■ **What needs to be done**
No pictures should appear in the copy. Reproduce exactly the lines from the one containing "keresésekor, vagy akár" through the end of the material below.

■ **Records for the exercise**
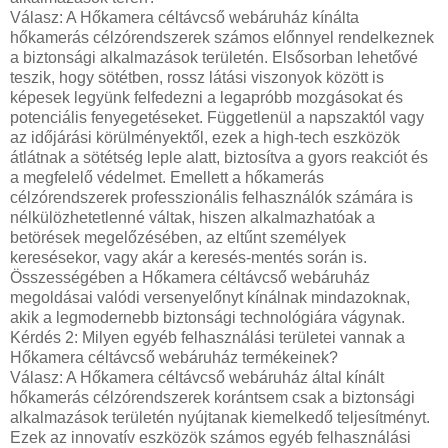
Válasz: A Hőkamera céltávcső webáruház kínálta
hőkamerás célzórendszerek számos előnnyel rendelkeznek
a biztonsági alkalmazások területén. Elsősorban lehetővé
teszik, hogy sötétben, rossz látási viszonyok között is
képesek legyünk felfedezni a legapróbb mozgásokat és
potenciális fenyegetéseket. Függetlenül a napszaktól vagy
az időjárási körülményektől, ezek a high-tech eszközök
átlátnak a sötétség leple alatt, biztosítva a gyors reakciót és
a megfelelő védelmet. Emellett a hőkamerás
célzórendszerek professzionális felhasználók számára is
nélkülözhetetlenné váltak, hiszen alkalmazhatóak a
betörések megelőzésében, az eltűnt személyek
keresésekor, vagy akár a keresés-mentés során is.
Összességében a Hőkamera céltávcső webáruház
megoldásai valódi versenyelőnyt kínálnak mindazoknak,
akik a legmodernebb biztonsági technológiára vágynak.
Kérdés 2: Milyen egyéb felhasználási területei vannak a
Hőkamera céltávcső webáruház termékeinek?
Válasz: A Hőkamera céltávcső webáruház által kínált
hőkamerás célzórendszerek korántsem csak a biztonsági
alkalmazások területén nyújtanak kiemelkedő teljesítményt.
Ezek az innovatív eszközök számos egyéb felhasználási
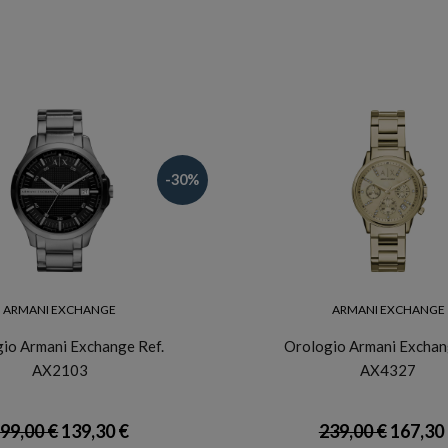
-30%
ARMANI EXCHANGE
ARMANI EXCHANGE
io Armani Exchange Ref.
Orologio Armani Exchan
AX2103
AX4327
99,00 €
139,30 €
239,00 €
167,30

■ **Response to the task**
keresésekor, vagy akár a keresés-mentés során is.
Összességében a Hőkamera céltávcső webáruház
megoldásai valódi versenyelőnyt kínálnak mindazoknak,
akik a legmodernebb biztonsági technológiára vágynak.
Kérdés 2: Milyen egyéb felhasználási területei vannak a
Hőkamera céltávcső webáruház termékeinek?
Válasz: A Hőkamera céltávcső webáruház által kínált
hőkamerás célzórendszerek korántsem csak a biztonsági
alkalmazások területén nyújtanak kiemelkedő teljesítményt.
Ezek az innovatív eszközök számos egyéb felhasználási
-30%
ARMANI EXCHANGE
ARMANI EXCHANGE
io Armani Exchange Ref.
Orologio Armani Exchan
AX2103
AX4327
99,00 €
139,30 €
239,00 €
167,30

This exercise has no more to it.